The intended USDC escrow lifecycle is:

1. **Deposit** - The owner chooses a bounty amount while reporting a device as stolen.
2. **Lock** - The contract or escrow module locks the bounty so the owner cannot withdraw it after finders begin acting on the incentive.
3. **Claim** - A finder or authorized recovery participant presents the recovered device through the recovery flow.
4. **Release** - After the owner, insurer, or dispute process confirms recovery, escrowed USDC is released to the finder.

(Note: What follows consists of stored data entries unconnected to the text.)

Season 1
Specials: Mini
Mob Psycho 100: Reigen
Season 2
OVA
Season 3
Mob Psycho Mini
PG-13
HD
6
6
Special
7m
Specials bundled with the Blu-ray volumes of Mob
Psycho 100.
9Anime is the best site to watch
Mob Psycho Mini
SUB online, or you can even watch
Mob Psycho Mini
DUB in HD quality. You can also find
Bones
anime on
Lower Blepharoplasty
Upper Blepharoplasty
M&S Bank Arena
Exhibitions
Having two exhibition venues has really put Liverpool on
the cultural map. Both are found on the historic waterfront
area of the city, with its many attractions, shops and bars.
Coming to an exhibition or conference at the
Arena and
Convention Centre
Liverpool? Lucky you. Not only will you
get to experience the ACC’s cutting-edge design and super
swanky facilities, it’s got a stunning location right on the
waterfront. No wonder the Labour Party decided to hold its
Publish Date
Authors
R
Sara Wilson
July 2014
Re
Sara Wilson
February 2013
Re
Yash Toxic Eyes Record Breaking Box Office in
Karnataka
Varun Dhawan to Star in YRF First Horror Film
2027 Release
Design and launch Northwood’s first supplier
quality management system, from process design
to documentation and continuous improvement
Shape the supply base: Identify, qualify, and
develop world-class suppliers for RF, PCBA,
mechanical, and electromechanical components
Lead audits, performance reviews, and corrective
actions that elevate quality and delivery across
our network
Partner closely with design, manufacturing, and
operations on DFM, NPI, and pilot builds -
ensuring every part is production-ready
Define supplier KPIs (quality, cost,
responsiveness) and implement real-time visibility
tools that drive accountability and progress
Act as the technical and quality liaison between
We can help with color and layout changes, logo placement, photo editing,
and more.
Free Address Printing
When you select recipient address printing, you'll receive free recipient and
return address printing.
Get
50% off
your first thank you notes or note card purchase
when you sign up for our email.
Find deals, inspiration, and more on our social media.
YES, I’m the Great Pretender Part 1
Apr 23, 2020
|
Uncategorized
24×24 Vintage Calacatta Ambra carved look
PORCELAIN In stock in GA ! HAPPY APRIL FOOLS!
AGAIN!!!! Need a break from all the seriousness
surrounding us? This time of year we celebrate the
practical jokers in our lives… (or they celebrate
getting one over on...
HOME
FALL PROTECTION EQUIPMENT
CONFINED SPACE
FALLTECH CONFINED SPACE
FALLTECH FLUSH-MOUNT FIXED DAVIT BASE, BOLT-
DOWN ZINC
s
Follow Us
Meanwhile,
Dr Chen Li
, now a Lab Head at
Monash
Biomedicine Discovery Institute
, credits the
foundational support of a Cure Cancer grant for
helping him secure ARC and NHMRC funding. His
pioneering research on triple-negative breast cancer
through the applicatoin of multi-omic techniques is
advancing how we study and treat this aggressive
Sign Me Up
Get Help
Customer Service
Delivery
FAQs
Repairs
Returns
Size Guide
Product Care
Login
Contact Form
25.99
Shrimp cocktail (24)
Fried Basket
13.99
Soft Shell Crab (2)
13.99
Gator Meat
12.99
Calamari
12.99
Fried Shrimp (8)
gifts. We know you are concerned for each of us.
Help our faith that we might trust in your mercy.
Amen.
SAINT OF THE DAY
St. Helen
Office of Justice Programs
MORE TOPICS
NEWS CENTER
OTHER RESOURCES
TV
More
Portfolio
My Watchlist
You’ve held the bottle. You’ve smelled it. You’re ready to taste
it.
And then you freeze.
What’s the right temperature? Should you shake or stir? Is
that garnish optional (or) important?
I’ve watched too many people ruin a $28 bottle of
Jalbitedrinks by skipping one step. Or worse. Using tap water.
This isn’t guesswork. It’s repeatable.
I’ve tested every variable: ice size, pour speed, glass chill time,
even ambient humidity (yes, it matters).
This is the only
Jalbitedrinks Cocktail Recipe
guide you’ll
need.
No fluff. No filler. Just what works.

In the current contract documentation, `report_stolen()` records the bounty amount and `confirm_recovery()` clears the bounty record. Token escrow transfer and payout are planned follow-up work for the SAC/USDC integration. Until that integration lands, documentation and UI should distinguish between the recorded bounty amount and the final escrowed-token implementation.

## Edge Cases

### No one claims the bounty

If no finder claims the bounty before the recovery window expires, the protocol should let the owner or insurer close the bounty and recover locked funds. A production implementation should define the expiry period at bounty creation time and emit an event when funds become refundable.

### Bounty expiry

Expiry prevents stale incentives from remaining open forever. The device can still remain marked stolen, but the payment obligation should either be renewed by the owner or released back to the funder after the deadline.

### Dispute resolution

Disputes can occur when a finder claims recovery but the owner does not confirm, or when multiple parties claim the same device. The protocol should support a defined reviewer role, insurer authority, or multi-signature confirmation flow. Events should preserve enough history to show the device status, bounty amount, claimant, timestamps, and final resolution.

### Underfunded bounties

A bounty below the expected resale value is mostly symbolic. The UI should warn owners when the selected amount is below the local reference value or below the protocol minimum.

### Overfunded bounties

Very high bounties can attract abuse. Production flows should include device ownership checks, recovery proof, cooldowns, and optional insurer review before release.

## Why This Matters

Haven does not rely only on morality or law enforcement. It uses a transparent on-chain reward to make the honest action economically superior. When vendors and finders know that recovery pays better than resale, the stolen-device market becomes less liquid and less attractive.